ただ、気になったところは間髪入れず直す!というマインドセットが時には必要だと思います。なぜなら、放置期間が長くなるほど化石化が進み、直しにくくなるからです。

それに、だいぶ経ってから指摘すると、「えっ…今更?今まで何も言ってこなかったよね?」と不信感を抱かれてしまうかもしれません。

フリートーク時は、いちいち指摘すると話の流れが悪くなったり、気分を妨げてしまったりするので、そのタイミングでは直さなくてもいいのかなと思います。学生さんが身構えて、口が重くなってしまうのは本末転倒ですよね。

会話練習やロールプレイ・短いスピーチなどのメタ言語環境下、つまり「私はこの場面の登場人物にすぎない」という状況下で直すのはいかがでしょうか?

このような練習の後では、教師のフィードバックがあるのが普通なので、直されるほうも直すほうにも心理的負担が少ないかなと思います。

それからやはり一番いいのは、学生さんが自分で気づき、自覚することだと思います。語学教育の場に限りませんが、自分の修正点は他者から指摘されるよりも、自分で気づき自分で考えて改善する方が主体的行動がとれるため、学習効果が高いと考えます。

コチラの記事(気になる学生の口癖 日本語教師としてどう捉える?)でもご紹介しましたが、ロープレやスピーチの録画を見て、気づいたことを話してもらい、一緒にどうやって改善するかを考える…、教師はその気づきのサポートをする役割ですね。

というわけで今回は、学生の口癖についての第2弾として、よくある口癖・マインドセット・心理的抵抗感の下げ方について考えてきました。

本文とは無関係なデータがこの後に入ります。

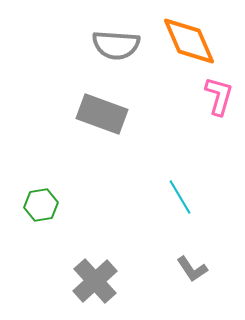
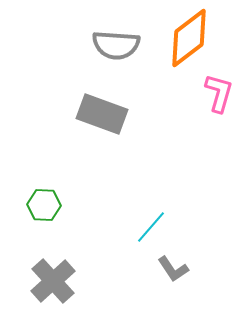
orange diamond: moved 3 px up; rotated 76 degrees clockwise
pink L-shape: moved 3 px up
cyan line: moved 29 px left, 30 px down; rotated 72 degrees clockwise
green hexagon: moved 3 px right; rotated 12 degrees clockwise
gray L-shape: moved 19 px left
gray cross: moved 42 px left
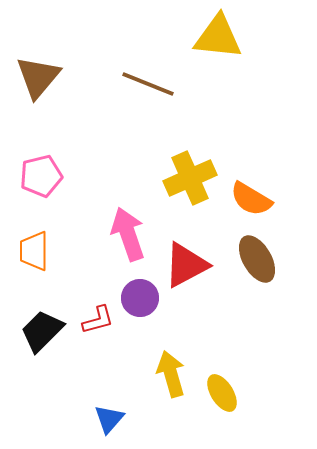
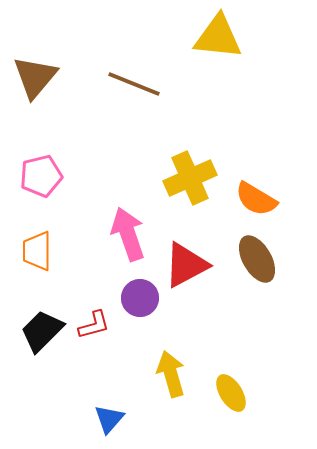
brown triangle: moved 3 px left
brown line: moved 14 px left
orange semicircle: moved 5 px right
orange trapezoid: moved 3 px right
red L-shape: moved 4 px left, 5 px down
yellow ellipse: moved 9 px right
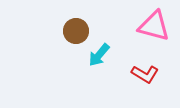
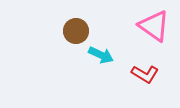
pink triangle: rotated 20 degrees clockwise
cyan arrow: moved 2 px right; rotated 105 degrees counterclockwise
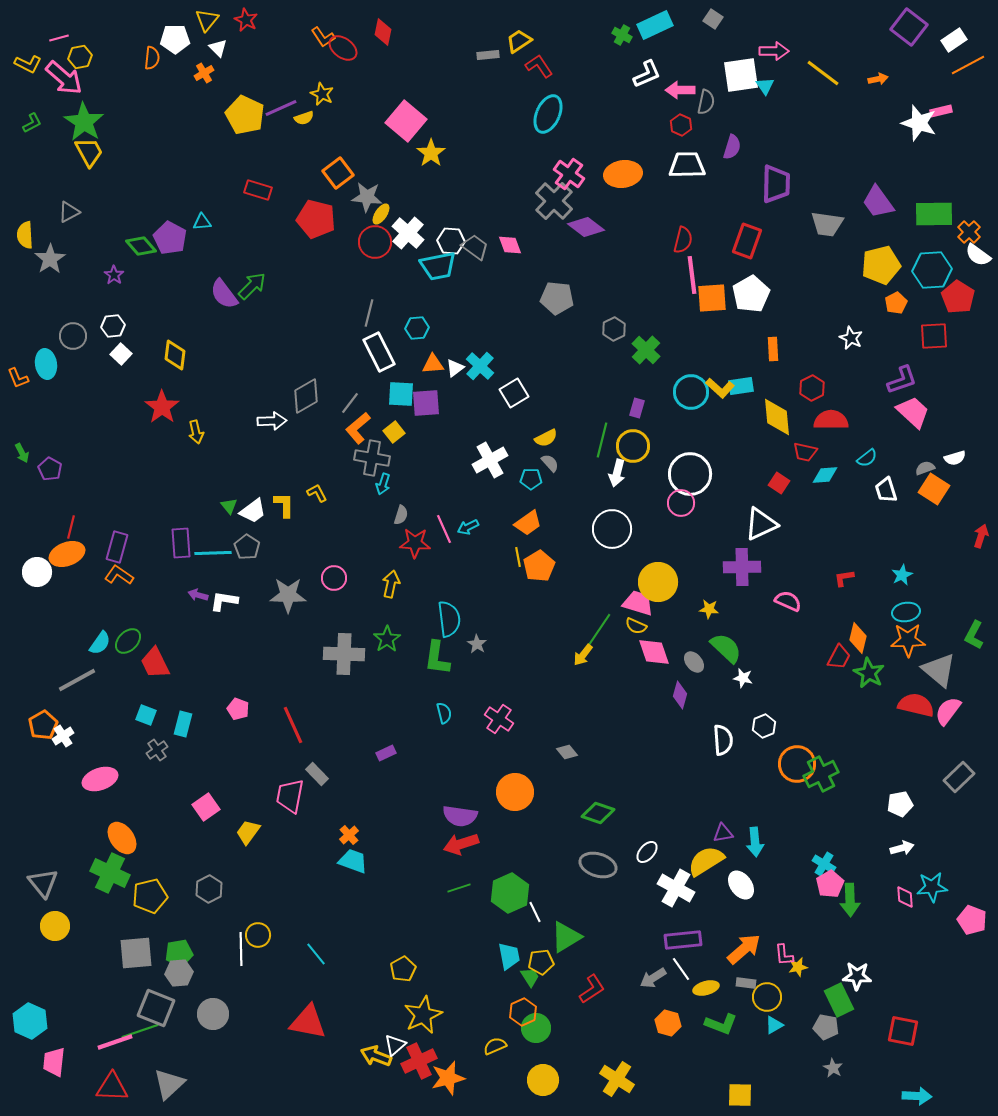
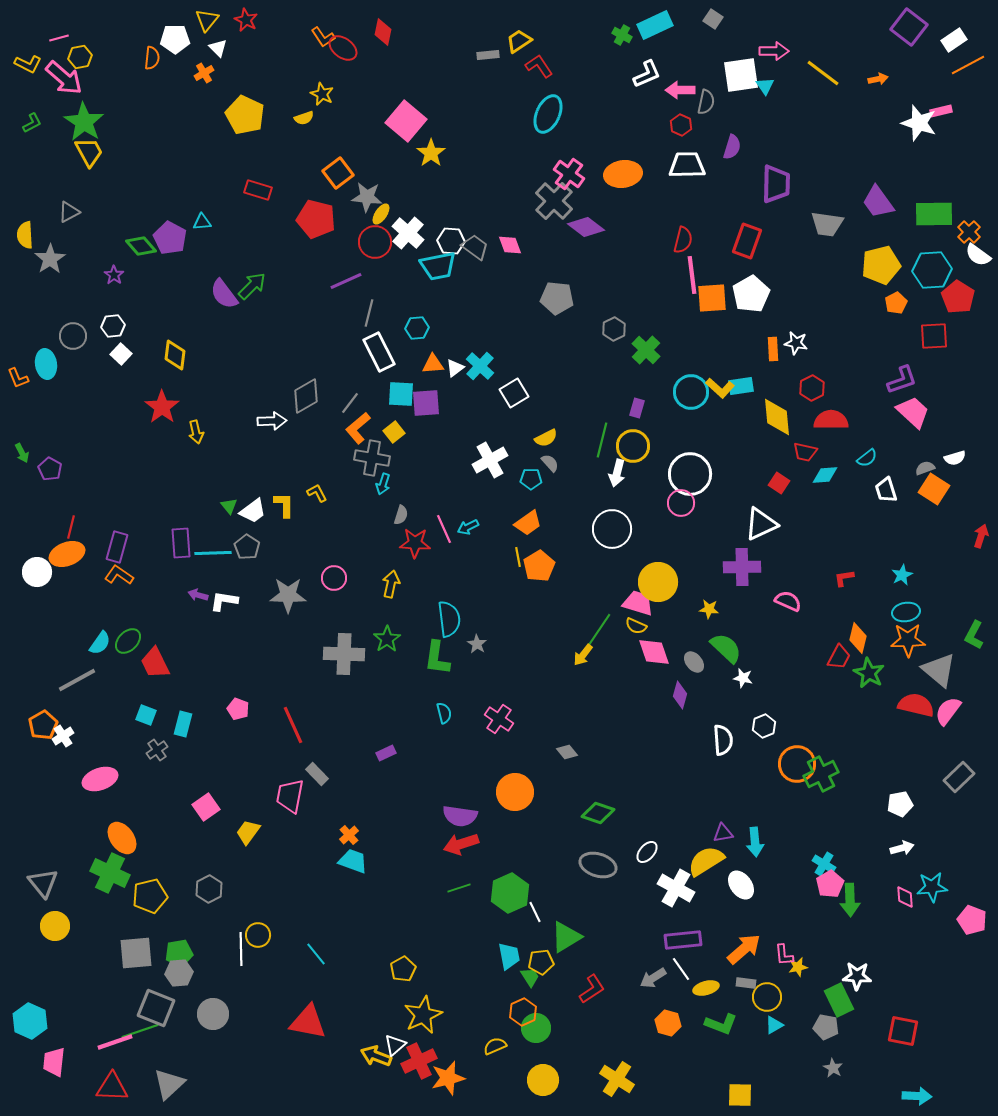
purple line at (281, 108): moved 65 px right, 173 px down
white star at (851, 338): moved 55 px left, 5 px down; rotated 15 degrees counterclockwise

口癖は多用や誤用には気をつけたいところですが、その人らしさを表す個性でもあると思います。そのため、「これは気になるから使わないようにして」と否定的な指摘をすると、まるで個性までも否定されたかのような感覚が残ってしまうかもしれません。「ここはこう言い換えたほうがもっと自然ですよ」「こういう言い方もあるから使ってみて」などと肯定的な表現で伝えられたらいいですよね。